*CORRECTION: This version of the story makes clear that the federal government hasn’t committed financing but its Crown corporation is assisting in planning and development of the proposed project.
Canada Infrastructure Bank, a Crown corporation, announced Feb. 5 that it’s prepared to assist in the development of a $1.6-billion hydroelectric line and broadband fibre-optic project that will serve five Kivalliq communities and the mining sector.
The 1,200-kilometre, 150-megawatt hydro transmission line will stretch from Gillam, Man., reducing the region’s reliance on shipped-in diesel.

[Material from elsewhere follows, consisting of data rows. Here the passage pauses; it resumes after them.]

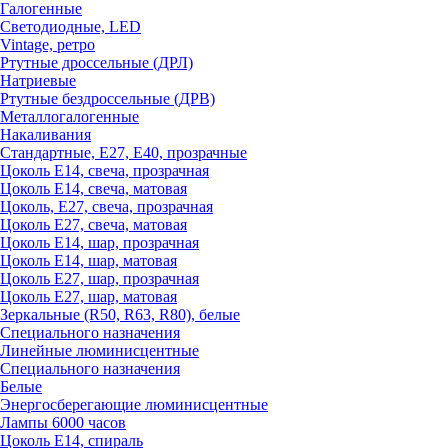
Галогенные
Светодиодные, LED
Vintage, ретро
Ртутные дроссельные (ДРЛ)
Натриевые
Ртутные бездроссельные (ДРВ)
Металлогалогенные
Накаливания
Стандартные, Е27, Е40, прозрачные
Цоколь Е14, свеча, прозрачная
Цоколь Е14, свеча, матовая
Цоколь, Е27, свеча, прозрачная
Цоколь Е27, свеча, матовая
Цоколь Е14, шар, прозрачная
Цоколь Е14, шар, матовая
Цоколь Е27, шар, прозрачная
Цоколь Е27, шар, матовая
Зеркальные (R50, R63, R80), белые
Специального назначения
Линейные люминисцентные
Специального назначения
Белые
Энергосберегающие люминисцентные
Лампы 6000 часов
Цоколь Е14, спираль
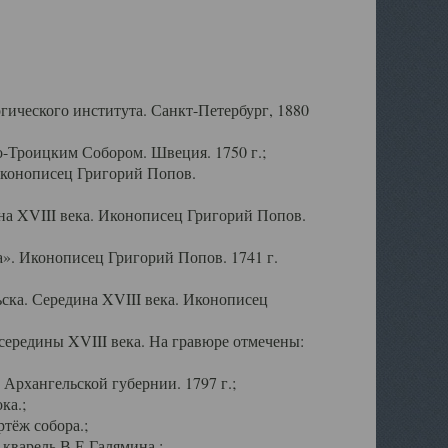
ического института. Санкт-Петербург, 1880
-Троицким Собором. Швеция. 1750 г.;
Иконописец Григорий Попов.
а XVIII века. Иконописец Григорий Попов.
». Иконописец Григорий Попов. 1741 г.
ска. Середина XVIII века. Иконописец
ередины XVIII века. На гравюре отмечены:
Архангельской губернии. 1797 г.;
ка.;
тёж собора.;
кварель В.Е.Галямина.;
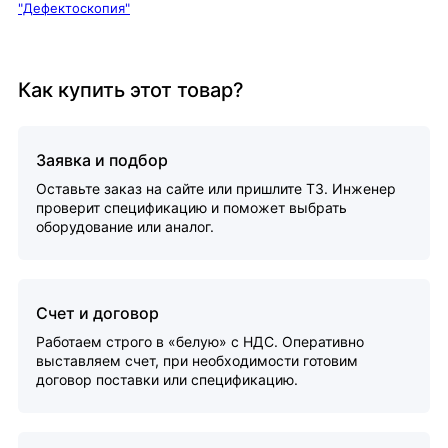
"Дефектоскопия"
Как купить этот товар?
Заявка и подбор
Оставьте заказ на сайте или пришлите ТЗ. Инженер
проверит спецификацию и поможет выбрать
оборудование или аналог.
Счет и договор
Работаем строго в «белую» с НДС. Оперативно
выставляем счет, при необходимости готовим
договор поставки или спецификацию.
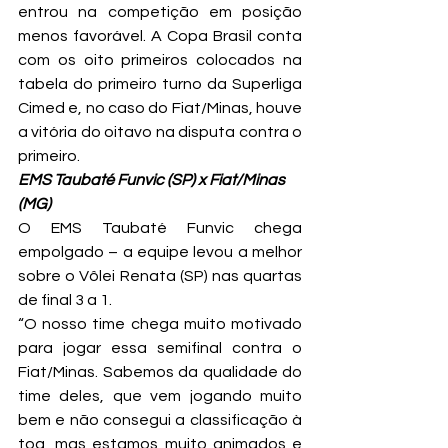
entrou na competição em posição 
menos favorável. A Copa Brasil conta 
com os oito primeiros colocados na 
tabela do primeiro turno da Superliga 
Cimed e, no caso do Fiat/Minas, houve 
a vitória do oitavo na disputa contra o 
primeiro.
EMS Taubaté Funvic (SP) x Fiat/Minas 
(MG) 
O EMS Taubaté Funvic chega 
empolgado – a equipe levou a melhor 
sobre o Vôlei Renata (SP) nas quartas 
de final 3 a 1.
“O nosso time chega muito motivado 
para jogar essa semifinal contra o 
Fiat/Minas. Sabemos da qualidade do 
time deles, que vem jogando muito 
bem e não consegui a classificação à 
toa, mas estamos muito animados e 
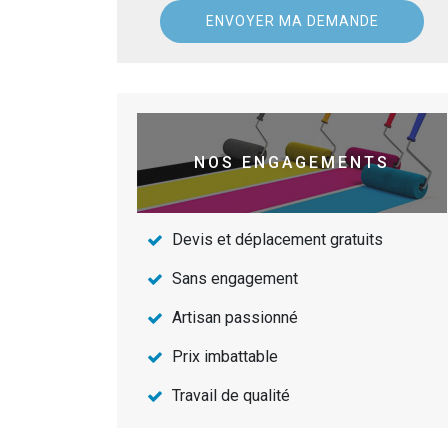
NOS ENGAGEMENTS
Devis et déplacement gratuits
Sans engagement
Artisan passionné
Prix imbattable
Travail de qualité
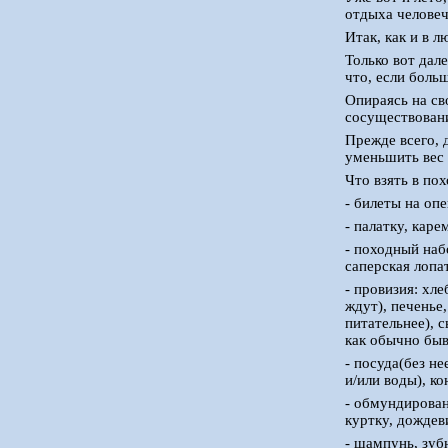
отдыха человеч
Итак, как и в 
Только вот дале
что, если боль
Опираясь на св
сосуществовани
Прежде всего, 
уменьшить вес 
Что взять в пох
- билеты на опе
- палатку, кар
- походный наб
саперская лопа
- провизия: хле
ждут), печенье
питательнее), 
как обычно быв
- посуда(без не
и/или воды), к
- обмундирован
куртку, дождев
- шампунь, зуб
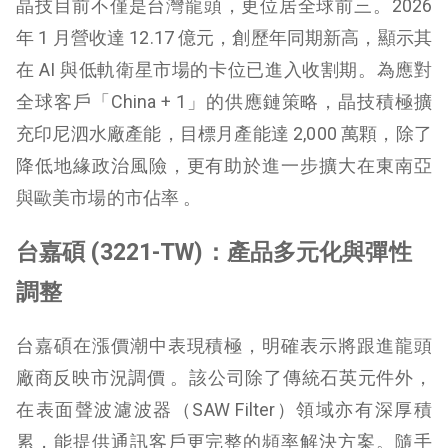
晶技目前不僅是台灣龍頭，更位居全球前三。2026
年 1 月營收達 12.17 億元，創歷年同期新高，顯示其
在 AI 與低軌衛星市場的卡位已進入收割期。為應對
全球客戶「China + 1」的供應鏈策略，晶技積極擴
充印尼泗水廠產能，目標月產能達 2,000 萬顆，除了
降低地緣政治風險，更有助於進一步擴大在東南亞
與歐美市場的市佔率 。
台嘉碩 (3221-TW)：產品多元化與彈性
調整
台嘉碩在漲價潮中表現積極，明確表示將跟進龍頭
廠商反映市況調價 。該公司除了傳統石英元件外，
在表面聲波濾波器（SAW Filter）領域亦有深厚積
累，能提供通訊客戶更完整的頻率解決方案。隨手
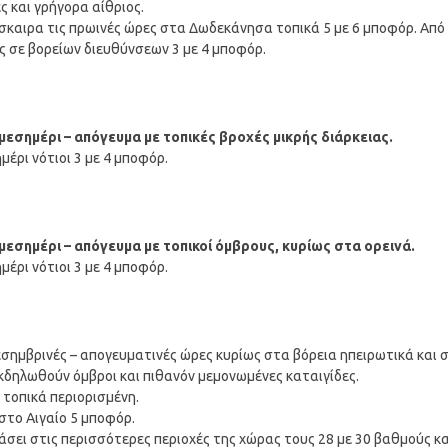
ς και γρήγορα αίθριος.
ρόσκαιρα τις πρωινές ώρες στα Δωδεκάνησα τοπικά 5 με 6 μποφόρ. Από
ές σε βορείων διευθύνσεων 3 με 4 μποφόρ.
μεσημέρι – απόγευμα με τοπικές βροχές μικρής διάρκειας.
έρι νότιοι 3 με 4 μποφόρ.
μεσημέρι – απόγευμα με τοπικοί όμβρους, κυρίως στα ορεινά.
έρι νότιοι 3 με 4 μποφόρ.
μεσημβρινές – απογευματινές ώρες κυρίως στα βόρεια ηπειρωτικά και 
εκδηλωθούν όμβροι και πιθανόν μεμονωμένες καταιγίδες.
 τοπικά περιορισμένη.
 στο Αιγαίο 5 μποφόρ.
σει στις περισσότερες περιοχές της χώρας τους 28 με 30 βαθμούς κα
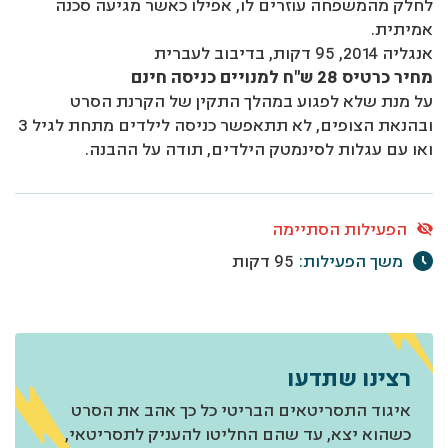
לחלק מהמשפחה עוזרים לו, אפילו כאשר מגיעה סכנה
אמיתית.
אנגליה 2014, 95 דקות, בדיבוב לעברית
מחיר כרטיס 28 ש"ח למנויים כניסה חינם
על מנת שלא לפגוע במהלך התקין של הקרנת הסרט
ובהנאת הצופים, לא תתאפשר כניסה לילדים מתחת לגיל 3
ואו עם עגלות לסינמטק הילדים, תודה על ההבנה.
הפעילות הסתיימה
משך הפעילות:
95 דקות
רצינו שתדעו
איגוד התסריטאים הבריטי כל כך אהב את הסרט
כשהוא יצא, עד שהם החליטו להעניק לתסריטאי,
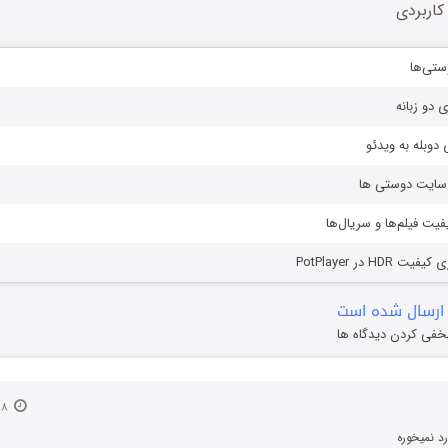
کاربردی
ستی‌ها
ی دو زبانه
دوبله به ویدئو
ز سایت دوستی ها
یفیت فیلم‌ها و سریال‌ها
HD در PotPlayer
ارسال شده است
خفی کردن دیدگاه ها
۸ فروردین ۱۴۰۲
د نمیخوره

Canada Infrastructure Bank will work with the Kivalliq Inuit Association (KIA), Sakku Investments Corporation, Anbaric Development Partners and the Ontario Teachers’ Pension Plan to complete the initiative.

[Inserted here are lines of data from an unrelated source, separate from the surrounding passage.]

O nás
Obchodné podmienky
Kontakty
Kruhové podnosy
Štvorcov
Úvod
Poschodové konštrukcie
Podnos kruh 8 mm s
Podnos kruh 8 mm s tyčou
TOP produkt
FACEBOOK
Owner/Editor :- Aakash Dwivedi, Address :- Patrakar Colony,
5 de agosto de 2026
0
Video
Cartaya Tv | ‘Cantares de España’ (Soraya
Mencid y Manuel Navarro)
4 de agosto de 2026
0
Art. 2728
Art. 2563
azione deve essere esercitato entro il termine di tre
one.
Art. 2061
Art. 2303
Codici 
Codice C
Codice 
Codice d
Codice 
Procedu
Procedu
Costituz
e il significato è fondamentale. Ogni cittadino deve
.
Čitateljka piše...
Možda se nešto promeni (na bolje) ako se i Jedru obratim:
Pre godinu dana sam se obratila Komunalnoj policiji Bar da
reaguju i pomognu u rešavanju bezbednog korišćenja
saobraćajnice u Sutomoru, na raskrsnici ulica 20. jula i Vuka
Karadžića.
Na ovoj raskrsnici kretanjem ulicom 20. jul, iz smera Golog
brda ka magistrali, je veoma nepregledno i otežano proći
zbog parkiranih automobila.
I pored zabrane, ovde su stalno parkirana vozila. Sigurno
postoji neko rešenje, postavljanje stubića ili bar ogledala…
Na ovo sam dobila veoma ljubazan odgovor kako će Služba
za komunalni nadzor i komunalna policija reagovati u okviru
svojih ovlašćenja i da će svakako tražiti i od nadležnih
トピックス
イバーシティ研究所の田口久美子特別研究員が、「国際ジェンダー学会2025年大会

In addition to supplying environmentally sustainable energy, the project will provide high-speed broadband internet to residents, businesses and public services.

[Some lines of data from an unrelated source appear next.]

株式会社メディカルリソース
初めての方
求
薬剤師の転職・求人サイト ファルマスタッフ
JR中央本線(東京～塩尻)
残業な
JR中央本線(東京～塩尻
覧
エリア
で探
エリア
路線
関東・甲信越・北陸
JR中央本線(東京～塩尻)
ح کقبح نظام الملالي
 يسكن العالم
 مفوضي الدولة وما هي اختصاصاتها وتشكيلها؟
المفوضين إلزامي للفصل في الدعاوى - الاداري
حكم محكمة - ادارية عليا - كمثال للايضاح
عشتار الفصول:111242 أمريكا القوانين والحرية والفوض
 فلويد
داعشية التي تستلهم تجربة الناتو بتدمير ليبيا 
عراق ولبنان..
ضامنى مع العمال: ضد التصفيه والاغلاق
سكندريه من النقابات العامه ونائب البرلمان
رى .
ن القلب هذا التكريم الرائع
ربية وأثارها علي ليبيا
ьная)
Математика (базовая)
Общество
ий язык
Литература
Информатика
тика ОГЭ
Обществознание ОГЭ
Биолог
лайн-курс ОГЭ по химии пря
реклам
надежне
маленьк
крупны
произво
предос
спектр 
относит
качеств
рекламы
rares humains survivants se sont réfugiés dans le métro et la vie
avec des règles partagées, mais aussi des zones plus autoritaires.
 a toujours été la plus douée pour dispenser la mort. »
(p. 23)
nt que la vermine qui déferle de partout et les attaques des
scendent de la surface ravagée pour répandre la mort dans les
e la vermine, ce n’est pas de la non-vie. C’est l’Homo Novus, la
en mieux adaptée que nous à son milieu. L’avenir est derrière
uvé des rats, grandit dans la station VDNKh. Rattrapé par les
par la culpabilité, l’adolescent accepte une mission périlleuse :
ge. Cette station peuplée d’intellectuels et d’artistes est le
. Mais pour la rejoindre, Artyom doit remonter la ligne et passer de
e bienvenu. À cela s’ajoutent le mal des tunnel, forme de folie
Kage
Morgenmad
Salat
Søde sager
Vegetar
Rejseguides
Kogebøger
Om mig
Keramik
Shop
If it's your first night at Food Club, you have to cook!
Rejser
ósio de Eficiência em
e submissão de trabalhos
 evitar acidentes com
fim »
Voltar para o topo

The KIA has projected that the hydro line will result in a 50 per cent reduction in power supply costs for the Qulliq Energy Corporation in the five communities served — Baker Lake, Rankin Inlet, Arviat, Chesterfield Inlet and Whale Cove. It also anticipates internet download speeds will be 3,000 times faster.
Kono Tattuinee, president of the Kivalliq Inuit Association, said, “Inuit are proud to be driving this transformative, national infrastructure project. Together we are creating something that will bring lasting economic and environmental benefits to Nunavut and all of Canada.”
Canada Infrastructure Bank has $35 billion to invest and has a mandate to also attract private-sector investment. The Winnipeg Free Press reported that the proponents have a goal of supplying power to Rankin Inlet by 2026.